The two disciples on the Road to Emmaus had sold out everything. They had followed Him, but didn’t get Him on the throne. They loved the Lord, but they loved their own lives too. They were afraid of losing their investment, and so, when He spoke of death, Calvary: “I must go”—they didn’t want that. They wanted a kingdom. But He died! He was not going to make a kingdom. The kingdom had become a fixation in them. The resurrection was the most profound thing that had happened. Do you think that moved them? No, not at all. The very last question those disciples ever asked the Lord, after the tragedy of Calvary, and the miracle of the resurrection, was: “When wilt Thou restore the kingdom?” Even that marvelous resurrection did not budge the fixation. It still held until the very hour He was taken up. They still “grab at His garments and ask, “Will we now have a kingdom?”

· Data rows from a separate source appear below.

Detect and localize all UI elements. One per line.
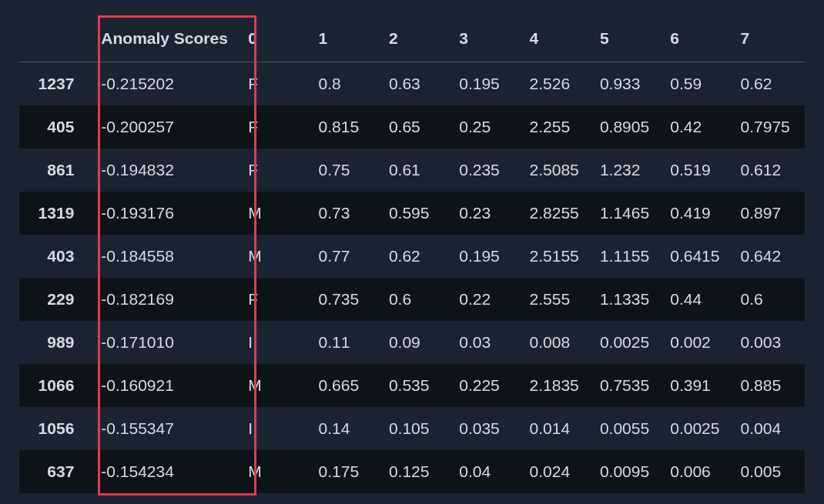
data-cell-4: 0.024 [524,450,594,493]
index-cell: 989 [19,321,89,364]
data-cell-6: 0.42 [664,105,734,149]
data-cell-3: 0.25 [453,105,523,149]
data-cell-6: 0.0025 [664,407,734,450]
header-anomaly-scores: Anomaly Scores [89,15,242,62]
data-cell-6: 0.44 [664,278,734,321]
data-cell-1: 0.175 [313,450,383,493]
data-cell-6: 0.519 [664,149,734,192]
data-cell-3: 0.035 [453,407,523,450]
data-cell-2: 0.63 [383,62,453,106]
data-cell-5: 0.0095 [594,450,664,493]
data-cell-5: 0.8905 [594,105,664,149]
anomaly-score-cell: -0.194832 [89,149,242,192]
data-cell-0: M [242,235,312,278]
data-cell-5: 0.0025 [594,321,664,364]
data-cell-7: 0.642 [735,235,805,278]
table-row: 1056-0.155347I0.140.1050.0350.0140.00550… [19,407,805,450]
data-cell-0: M [242,192,312,235]
data-cell-3: 0.22 [453,278,523,321]
anomaly-score-cell: -0.215202 [89,62,242,106]
data-cell-3: 0.235 [453,149,523,192]
data-cell-6: 0.59 [664,62,734,106]
data-cell-4: 2.5085 [524,149,594,192]
table-body: 1237-0.215202F0.80.630.1952.5260.9330.59… [19,62,805,494]
data-cell-5: 0.7535 [594,364,664,407]
index-cell: 403 [19,235,89,278]
anomaly-score-cell: -0.154234 [89,450,242,493]
data-cell-1: 0.73 [313,192,383,235]
anomaly-score-cell: -0.155347 [89,407,242,450]
data-cell-5: 1.232 [594,149,664,192]
data-cell-4: 0.014 [524,407,594,450]
anomaly-score-cell: -0.171010 [89,321,242,364]
data-cell-0: I [242,321,312,364]
data-table-container: Anomaly Scores 0 1 2 3 4 5 6 7 1237-0.21… [19,15,805,493]
data-cell-7: 0.885 [735,364,805,407]
data-cell-4: 2.526 [524,62,594,106]
table-row: 1066-0.160921M0.6650.5350.2252.18350.753… [19,364,805,407]
table-row: 403-0.184558M0.770.620.1952.51551.11550.… [19,235,805,278]
data-cell-3: 0.23 [453,192,523,235]
table-row: 229-0.182169F0.7350.60.222.5551.13350.44… [19,278,805,321]
header-index [19,15,89,62]
data-cell-3: 0.03 [453,321,523,364]
header-row: Anomaly Scores 0 1 2 3 4 5 6 7 [19,15,805,62]
data-cell-4: 2.1835 [524,364,594,407]
header-col-6: 6 [664,15,734,62]
table-row: 637-0.154234M0.1750.1250.040.0240.00950.… [19,450,805,493]
data-cell-1: 0.75 [313,149,383,192]
index-cell: 1056 [19,407,89,450]
data-cell-4: 2.5155 [524,235,594,278]
data-cell-1: 0.665 [313,364,383,407]
data-cell-7: 0.897 [735,192,805,235]
index-cell: 637 [19,450,89,493]
index-cell: 229 [19,278,89,321]
data-cell-1: 0.735 [313,278,383,321]
data-cell-1: 0.8 [313,62,383,106]
data-cell-5: 0.933 [594,62,664,106]
data-cell-3: 0.195 [453,62,523,106]
data-cell-5: 1.1335 [594,278,664,321]
data-cell-4: 0.008 [524,321,594,364]
data-cell-0: F [242,62,312,106]
anomaly-score-cell: -0.193176 [89,192,242,235]
data-cell-1: 0.77 [313,235,383,278]
data-cell-0: F [242,278,312,321]
data-cell-0: F [242,105,312,149]
data-cell-6: 0.419 [664,192,734,235]
table-row: 1237-0.215202F0.80.630.1952.5260.9330.59… [19,62,805,106]
data-cell-7: 0.005 [735,450,805,493]
data-cell-2: 0.6 [383,278,453,321]
data-cell-1: 0.815 [313,105,383,149]
header-col-1: 1 [313,15,383,62]
data-cell-4: 2.8255 [524,192,594,235]
data-cell-7: 0.004 [735,407,805,450]
data-cell-4: 2.555 [524,278,594,321]
data-cell-7: 0.612 [735,149,805,192]
data-cell-2: 0.65 [383,105,453,149]
header-col-2: 2 [383,15,453,62]
data-cell-7: 0.003 [735,321,805,364]
data-table: Anomaly Scores 0 1 2 3 4 5 6 7 1237-0.21… [19,15,805,493]
data-cell-3: 0.225 [453,364,523,407]
data-cell-4: 2.255 [524,105,594,149]
anomaly-score-cell: -0.182169 [89,278,242,321]
header-col-0: 0 [242,15,312,62]
data-cell-2: 0.595 [383,192,453,235]
header-col-5: 5 [594,15,664,62]
index-cell: 861 [19,149,89,192]
table-row: 1319-0.193176M0.730.5950.232.82551.14650… [19,192,805,235]
data-cell-5: 1.1465 [594,192,664,235]
data-cell-7: 0.7975 [735,105,805,149]
data-cell-2: 0.535 [383,364,453,407]
data-cell-0: F [242,149,312,192]
data-cell-6: 0.006 [664,450,734,493]
index-cell: 1066 [19,364,89,407]
data-cell-6: 0.002 [664,321,734,364]
data-cell-6: 0.6415 [664,235,734,278]
data-cell-1: 0.11 [313,321,383,364]
data-cell-7: 0.6 [735,278,805,321]
data-cell-0: M [242,450,312,493]
data-cell-0: I [242,407,312,450]
anomaly-score-cell: -0.200257 [89,105,242,149]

I think those are the most tragic words in the New Testament as far as the disciples are concerned. What a picture of their attitude of heart! He has a marvelous Substitute, (the Holy Spirit), but if we are not willing to wait for the revelation of a Substitute, we move out under a poor premise, and collapse. Peter went back, (they all did), to the nets. Misery loves company. One disciple could not bear it alone. When we fail in the Spirit, we always react in the natural. If we can’t move in the power of the Spirit, in faith, we will revert to the natural—it is a law.

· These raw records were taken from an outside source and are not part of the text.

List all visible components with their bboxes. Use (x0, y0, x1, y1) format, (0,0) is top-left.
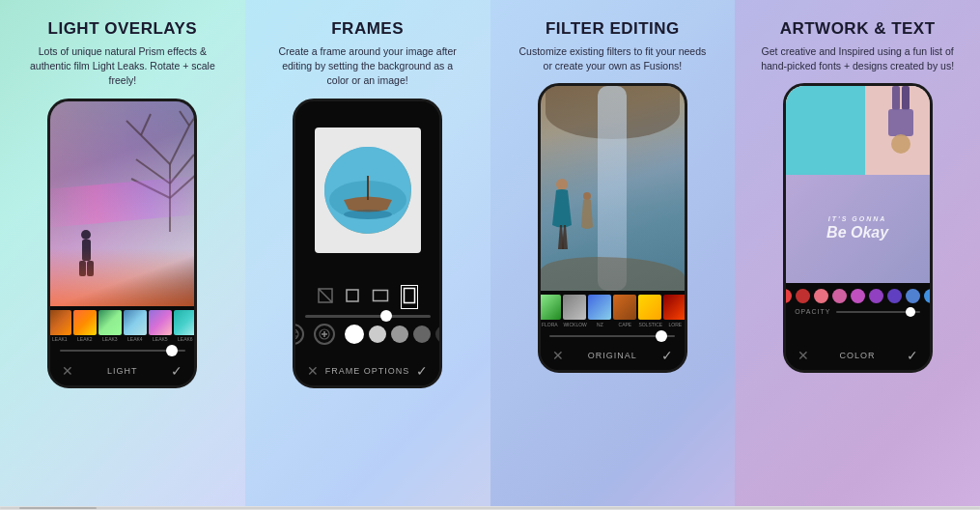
brightness-slider[interactable] (60, 346, 185, 356)
frame-slider-thumb[interactable] (380, 310, 392, 322)
wide-square-icon[interactable] (372, 288, 389, 306)
svg-line-8 (141, 114, 151, 135)
frame-slider[interactable] (305, 315, 431, 318)
close-icon-2[interactable]: ✕ (307, 363, 319, 379)
confirm-icon[interactable]: ✓ (171, 363, 182, 379)
phone-2-screen (295, 101, 439, 279)
film-thumb-1[interactable] (48, 310, 71, 335)
opacity-row: OPACITY (795, 308, 920, 315)
slider-thumb[interactable] (166, 345, 178, 356)
opacity-slider[interactable] (836, 311, 920, 313)
filter-label-3: NZ (588, 322, 611, 327)
close-icon[interactable]: ✕ (62, 363, 73, 379)
shape-icons-row (318, 285, 418, 309)
phone-1-screen (50, 101, 194, 306)
color-indigo[interactable] (887, 289, 902, 303)
artwork-line2: Be Okay (826, 223, 888, 243)
close-icon-4[interactable]: ✕ (798, 348, 809, 363)
film-thumb-2[interactable] (73, 310, 97, 335)
color-purple[interactable] (851, 289, 865, 303)
main-container: LIGHT OVERLAYS Lots of unique natural Pr… (0, 0, 980, 506)
panel-2-title: FRAMES (331, 19, 404, 39)
frame-circle-image (324, 147, 411, 234)
svg-line-9 (180, 111, 189, 126)
person-figures-icon (550, 177, 599, 264)
svg-rect-22 (373, 290, 387, 300)
artwork-bottom-half: IT'S GONNA Be Okay (786, 175, 930, 283)
svg-point-24 (293, 329, 298, 339)
filter-label-1: FLORA (538, 322, 561, 327)
film-label-3: LEAK3 (98, 336, 122, 342)
color-red[interactable] (783, 289, 792, 303)
panel-3-desc: Customize existing filters to fit your n… (516, 44, 709, 73)
svg-line-7 (126, 121, 141, 135)
artwork-text-block: IT'S GONNA Be Okay (826, 214, 888, 243)
film-label-2: LEAK2 (73, 336, 97, 342)
svg-line-2 (170, 126, 189, 164)
panel-3-title: FILTER EDITING (546, 19, 680, 39)
bottom-label-3: ORIGINAL (588, 351, 637, 360)
upside-person-icon (877, 86, 925, 154)
scroll-indicator (0, 506, 980, 510)
color-dot-lightgray[interactable] (369, 326, 386, 343)
svg-rect-33 (902, 86, 910, 110)
filter-thumb-lore[interactable] (663, 295, 686, 320)
svg-line-20 (319, 289, 332, 302)
filter-thumbs (538, 295, 686, 320)
phone-4-bg: IT'S GONNA Be Okay (786, 86, 930, 283)
bottom-label-1: LIGHT (107, 366, 138, 376)
color-dot-darkgray[interactable] (413, 326, 431, 343)
svg-point-18 (344, 210, 392, 219)
close-icon-3[interactable]: ✕ (552, 348, 564, 363)
phone-mockup-3: FLORA WICKLOW NZ CAPE SOLSTICE LORE ✕ OR… (538, 83, 687, 373)
confirm-icon-2[interactable]: ✓ (416, 363, 428, 379)
film-thumb-6[interactable] (174, 310, 197, 335)
panel-frames: FRAMES Create a frame around your image … (245, 0, 490, 506)
opacity-label: OPACITY (795, 308, 830, 315)
crop-action-icon[interactable] (293, 324, 304, 345)
bottom-label-2: FRAME OPTIONS (325, 366, 410, 376)
color-dot-darkest[interactable] (435, 326, 443, 343)
slash-shape-icon[interactable] (318, 288, 333, 306)
film-thumb-3[interactable] (98, 310, 122, 335)
filter-thumb-cape[interactable] (613, 295, 636, 320)
film-thumb-4[interactable] (124, 310, 147, 335)
filter-thumb-wicklow[interactable] (563, 295, 586, 320)
filter-thumb-solstice[interactable] (638, 295, 661, 320)
color-palette (783, 289, 933, 303)
phone-mockup-2: ✕ FRAME OPTIONS ✓ (293, 99, 442, 388)
phone-2-bg (295, 101, 439, 279)
tall-square-icon[interactable] (401, 285, 418, 309)
svg-line-1 (141, 135, 170, 164)
confirm-icon-4[interactable]: ✓ (907, 348, 918, 363)
filter-slider-thumb[interactable] (656, 330, 667, 342)
filter-slider[interactable] (549, 331, 675, 342)
filter-label-6: LORE (663, 322, 686, 327)
filter-labels: FLORA WICKLOW NZ CAPE SOLSTICE LORE (538, 320, 686, 328)
color-pink[interactable] (814, 289, 828, 303)
opacity-slider-thumb[interactable] (906, 307, 915, 317)
filter-strip: FLORA WICKLOW NZ CAPE SOLSTICE LORE (541, 291, 685, 341)
color-dark-red[interactable] (796, 289, 810, 303)
phone-4-controls: OPACITY (786, 283, 930, 341)
film-thumb-5[interactable] (149, 310, 172, 335)
film-thumbnails (48, 310, 197, 335)
filter-thumb-flora[interactable] (538, 295, 561, 320)
svg-point-30 (556, 179, 568, 190)
artwork-top-half (786, 86, 930, 175)
color-dot-white[interactable] (345, 325, 364, 344)
confirm-icon-3[interactable]: ✓ (661, 348, 673, 363)
color-dot-gray[interactable] (391, 326, 408, 343)
panel-artwork-text: ARTWORK & TEXT Get creative and Inspired… (735, 0, 980, 506)
color-violet[interactable] (869, 289, 883, 303)
phone-4-screen: IT'S GONNA Be Okay (786, 86, 930, 283)
add-action-icon[interactable] (314, 324, 335, 345)
color-light-blue[interactable] (924, 289, 933, 303)
svg-line-10 (189, 114, 194, 126)
color-hot-pink[interactable] (832, 289, 847, 303)
color-blue[interactable] (906, 289, 920, 303)
scroll-track (0, 507, 980, 509)
square-shape-icon[interactable] (345, 288, 360, 306)
filter-thumb-nz[interactable] (588, 295, 611, 320)
filter-label-5: SOLSTICE (638, 322, 661, 327)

The law for building the temple— the building which we are—is testing and proving. He has no other way. It is an established law by which we grow. Salvation is a gift; the baptism of the Spirit is purely on the gift level; healing is on a gift level; all those lovely, elementary things, the first principles which are presented to us at the base of our mountain climb, all those are purely on the basis of gifts. But we cannot remain there, and be on the mountain. Paul says, “Leaving behind; forgetting; dropping these ‘elementary’ first principles, (not in the sense of value, but in their position). Don’t forsake them; don’t belittle them; don’t throw them out the window; let them be exactly where they are, but “Let us go on to completion.” (Heb. 6:1) How will we get there? A law works right away. We will never get away from it; we might just as well own and accept it. If you have to quarrel, go to the Lord with your quarrel, and say, “Lord, You could have made it easier.”—A stone has to be chiseled and hammered before it can be put in the building. (Eph. 2:19, 20, 22)

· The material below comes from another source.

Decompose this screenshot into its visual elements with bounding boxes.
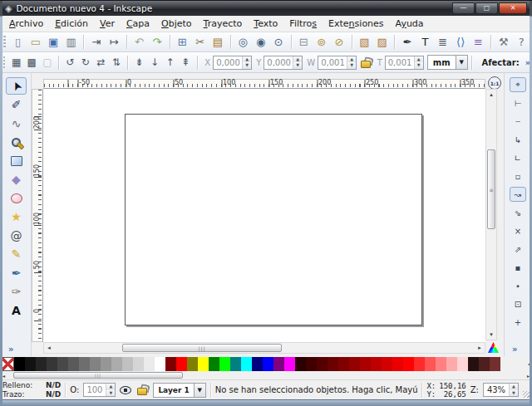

A spiritual need cannot be satisfied by a natural application, as was the case with Adam and Eve making aprons. Man has a material outlook today, extremely too much so; so that he has very little appreciation or understanding, not only of spiritual things pertaining to God, but of spiritual Values in the world. We know there are spiritual values in the world, as well as spiritual values in God. We fall back upon nature to supply a spiritual need. Wherever there is a spiritual need, nature always comes in, though broken down, trying to remedy it. “That which is spiritual is not first, but natural, afterward that which is spiritual.” (I Cor. 15:46) Man (the flesh) has to have a fling at the natural first, as shown in the disciples first counting the bread and fish, and in Adam bringing out a natural display of fig leaves. First the natural, fig leaves, then the spiritual, a lamb.

Don’t be afraid of your limitations (five loaves, two fishes). Let God get hold of them; put your limitations in the hands of the Miracle Worker. Five thousand are fed and blessed!